TASK TO CARRY OUT: From the records that follow, copy every line that contains the word "Hedy".

(Collected data)
# # # # # # #

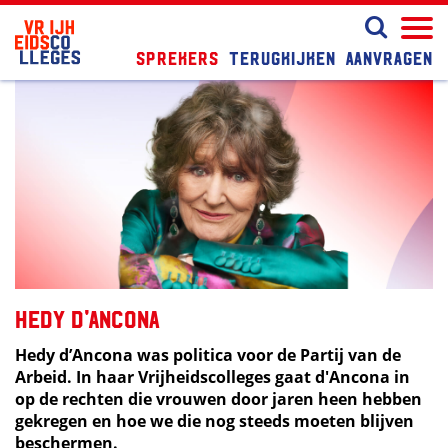
Sprekers
Terugkijken
Aanvragen
Hedy d'Ancona
Hedy d’Ancona was politica voor de Partij van de
Arbeid. In haar Vrijheidscolleges gaat d'Ancona in
op de rechten die vrouwen door jaren heen hebben
gekregen en hoe we die nog steeds moeten blijven
beschermen.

# # # # # # #

SOLUTION TO THIS TASK:
Hedy d'Ancona
Hedy d’Ancona was politica voor de Partij van de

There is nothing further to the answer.